What to produce: Using the material that follows, output exactly the lines from the one containing "El bálsamo calmante" through the one containing "Cinco señales de", with both ends kept.

Input data:

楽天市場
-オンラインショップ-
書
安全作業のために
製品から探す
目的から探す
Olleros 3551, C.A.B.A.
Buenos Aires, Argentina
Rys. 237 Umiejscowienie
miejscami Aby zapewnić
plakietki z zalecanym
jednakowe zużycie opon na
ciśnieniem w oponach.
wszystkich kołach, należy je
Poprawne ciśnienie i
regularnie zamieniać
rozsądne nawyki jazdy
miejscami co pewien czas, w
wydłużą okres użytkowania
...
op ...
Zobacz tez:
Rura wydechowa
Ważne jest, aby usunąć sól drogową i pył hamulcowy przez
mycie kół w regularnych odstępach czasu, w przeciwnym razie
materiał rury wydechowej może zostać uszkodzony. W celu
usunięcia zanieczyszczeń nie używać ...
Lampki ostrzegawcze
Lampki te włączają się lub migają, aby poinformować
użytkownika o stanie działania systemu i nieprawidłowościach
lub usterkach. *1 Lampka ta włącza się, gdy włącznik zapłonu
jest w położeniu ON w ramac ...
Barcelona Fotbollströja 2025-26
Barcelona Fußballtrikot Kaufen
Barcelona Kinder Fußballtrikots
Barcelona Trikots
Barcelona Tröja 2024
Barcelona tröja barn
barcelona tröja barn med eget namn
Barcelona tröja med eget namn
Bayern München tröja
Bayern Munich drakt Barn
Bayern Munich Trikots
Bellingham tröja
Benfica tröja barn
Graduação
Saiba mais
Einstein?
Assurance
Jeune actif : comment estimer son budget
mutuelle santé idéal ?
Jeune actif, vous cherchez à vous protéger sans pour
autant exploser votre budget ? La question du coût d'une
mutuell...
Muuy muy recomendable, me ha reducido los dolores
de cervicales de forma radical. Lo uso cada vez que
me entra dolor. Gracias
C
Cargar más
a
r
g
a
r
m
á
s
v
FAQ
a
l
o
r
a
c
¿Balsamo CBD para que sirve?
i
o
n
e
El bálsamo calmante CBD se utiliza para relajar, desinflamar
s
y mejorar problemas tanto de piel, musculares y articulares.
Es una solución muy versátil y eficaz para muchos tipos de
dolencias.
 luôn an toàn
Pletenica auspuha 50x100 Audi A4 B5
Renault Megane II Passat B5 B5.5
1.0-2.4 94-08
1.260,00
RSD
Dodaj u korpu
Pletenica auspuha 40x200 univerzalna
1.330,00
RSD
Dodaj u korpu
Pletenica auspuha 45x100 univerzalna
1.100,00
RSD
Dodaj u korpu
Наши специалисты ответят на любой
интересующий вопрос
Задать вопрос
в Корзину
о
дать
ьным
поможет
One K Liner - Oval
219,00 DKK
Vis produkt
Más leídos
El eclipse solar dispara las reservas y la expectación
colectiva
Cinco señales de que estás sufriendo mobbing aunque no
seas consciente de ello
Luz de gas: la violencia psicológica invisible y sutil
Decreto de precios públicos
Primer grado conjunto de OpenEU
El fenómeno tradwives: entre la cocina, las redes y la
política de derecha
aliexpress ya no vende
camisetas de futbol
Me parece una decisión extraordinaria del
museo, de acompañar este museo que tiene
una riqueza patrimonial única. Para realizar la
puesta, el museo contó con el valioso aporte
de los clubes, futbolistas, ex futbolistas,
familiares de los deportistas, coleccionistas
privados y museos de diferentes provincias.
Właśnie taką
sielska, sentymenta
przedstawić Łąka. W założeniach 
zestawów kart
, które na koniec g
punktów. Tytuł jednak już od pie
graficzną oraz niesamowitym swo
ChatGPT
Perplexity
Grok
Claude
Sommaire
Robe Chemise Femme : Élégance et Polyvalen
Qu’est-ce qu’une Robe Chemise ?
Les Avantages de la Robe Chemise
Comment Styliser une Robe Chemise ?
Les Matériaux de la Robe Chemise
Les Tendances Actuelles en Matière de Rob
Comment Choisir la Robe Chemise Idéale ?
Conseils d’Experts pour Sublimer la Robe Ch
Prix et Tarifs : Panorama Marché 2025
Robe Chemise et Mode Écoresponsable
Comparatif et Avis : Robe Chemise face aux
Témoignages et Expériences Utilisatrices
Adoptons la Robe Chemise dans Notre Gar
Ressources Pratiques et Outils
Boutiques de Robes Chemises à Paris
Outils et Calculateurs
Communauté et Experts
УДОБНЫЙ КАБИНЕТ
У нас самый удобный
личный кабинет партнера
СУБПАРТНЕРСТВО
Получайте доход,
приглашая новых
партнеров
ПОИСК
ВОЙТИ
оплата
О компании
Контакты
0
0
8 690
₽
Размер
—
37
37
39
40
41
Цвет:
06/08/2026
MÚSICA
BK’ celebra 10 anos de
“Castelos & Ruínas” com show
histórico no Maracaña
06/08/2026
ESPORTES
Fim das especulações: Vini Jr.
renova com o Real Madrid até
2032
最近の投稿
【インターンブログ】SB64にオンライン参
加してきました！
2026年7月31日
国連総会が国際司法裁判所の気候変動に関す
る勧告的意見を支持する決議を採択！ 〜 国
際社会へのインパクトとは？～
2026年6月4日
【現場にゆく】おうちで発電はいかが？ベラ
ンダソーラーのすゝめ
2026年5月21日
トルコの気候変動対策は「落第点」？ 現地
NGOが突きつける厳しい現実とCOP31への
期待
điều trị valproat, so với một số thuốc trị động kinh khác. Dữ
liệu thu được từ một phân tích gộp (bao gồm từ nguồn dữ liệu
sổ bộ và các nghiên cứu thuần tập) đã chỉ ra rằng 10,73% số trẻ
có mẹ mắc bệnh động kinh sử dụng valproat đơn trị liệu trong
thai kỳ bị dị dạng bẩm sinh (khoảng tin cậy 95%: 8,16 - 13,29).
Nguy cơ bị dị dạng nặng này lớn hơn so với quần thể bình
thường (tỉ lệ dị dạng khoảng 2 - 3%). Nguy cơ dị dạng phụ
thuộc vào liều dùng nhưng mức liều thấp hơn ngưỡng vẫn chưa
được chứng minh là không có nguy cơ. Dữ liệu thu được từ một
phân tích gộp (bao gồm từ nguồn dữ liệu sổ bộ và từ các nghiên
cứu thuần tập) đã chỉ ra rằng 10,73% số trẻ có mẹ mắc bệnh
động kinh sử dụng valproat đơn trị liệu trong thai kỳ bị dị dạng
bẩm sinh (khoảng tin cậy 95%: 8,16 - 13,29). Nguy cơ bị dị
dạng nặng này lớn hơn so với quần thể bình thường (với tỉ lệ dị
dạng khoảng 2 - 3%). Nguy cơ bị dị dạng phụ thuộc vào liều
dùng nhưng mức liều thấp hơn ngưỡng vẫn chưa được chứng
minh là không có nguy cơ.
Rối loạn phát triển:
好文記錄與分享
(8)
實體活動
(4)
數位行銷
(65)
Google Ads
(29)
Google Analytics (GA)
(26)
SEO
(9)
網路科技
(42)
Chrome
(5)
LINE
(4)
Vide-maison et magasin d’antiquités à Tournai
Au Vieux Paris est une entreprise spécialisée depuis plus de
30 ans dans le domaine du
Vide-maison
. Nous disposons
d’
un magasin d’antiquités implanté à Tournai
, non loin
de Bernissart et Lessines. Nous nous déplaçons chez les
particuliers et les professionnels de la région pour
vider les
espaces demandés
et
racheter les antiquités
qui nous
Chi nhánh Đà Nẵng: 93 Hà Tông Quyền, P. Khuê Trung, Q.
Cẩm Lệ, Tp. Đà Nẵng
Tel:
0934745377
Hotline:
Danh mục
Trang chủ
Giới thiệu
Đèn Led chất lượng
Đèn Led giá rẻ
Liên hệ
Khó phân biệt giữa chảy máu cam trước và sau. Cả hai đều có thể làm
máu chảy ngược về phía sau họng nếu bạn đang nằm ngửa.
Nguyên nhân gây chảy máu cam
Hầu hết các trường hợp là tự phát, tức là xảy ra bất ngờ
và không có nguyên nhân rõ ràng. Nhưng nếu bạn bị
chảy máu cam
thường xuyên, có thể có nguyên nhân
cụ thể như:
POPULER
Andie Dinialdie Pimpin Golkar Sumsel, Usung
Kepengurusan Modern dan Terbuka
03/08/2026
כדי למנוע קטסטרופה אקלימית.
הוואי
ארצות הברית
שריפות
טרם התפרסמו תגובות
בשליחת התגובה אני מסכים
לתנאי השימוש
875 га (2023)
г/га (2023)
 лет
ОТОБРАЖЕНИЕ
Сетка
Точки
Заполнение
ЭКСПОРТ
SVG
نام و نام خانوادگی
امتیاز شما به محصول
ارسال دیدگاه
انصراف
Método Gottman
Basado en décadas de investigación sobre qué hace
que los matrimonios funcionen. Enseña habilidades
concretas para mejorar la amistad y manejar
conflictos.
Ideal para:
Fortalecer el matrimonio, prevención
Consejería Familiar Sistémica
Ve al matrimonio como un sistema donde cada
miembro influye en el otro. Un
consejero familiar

Your response:
El bálsamo calmante CBD se utiliza para relajar, desinflamar
s
y mejorar problemas tanto de piel, musculares y articulares.
Es una solución muy versátil y eficaz para muchos tipos de
dolencias.
 luôn an toàn
Pletenica auspuha 50x100 Audi A4 B5
Renault Megane II Passat B5 B5.5
1.0-2.4 94-08
1.260,00
RSD
Dodaj u korpu
Pletenica auspuha 40x200 univerzalna
1.330,00
RSD
Dodaj u korpu
Pletenica auspuha 45x100 univerzalna
1.100,00
RSD
Dodaj u korpu
Наши специалисты ответят на любой
интересующий вопрос
Задать вопрос
в Корзину
о
дать
ьным
поможет
One K Liner - Oval
219,00 DKK
Vis produkt
Más leídos
El eclipse solar dispara las reservas y la expectación
colectiva
Cinco señales de que estás sufriendo mobbing aunque no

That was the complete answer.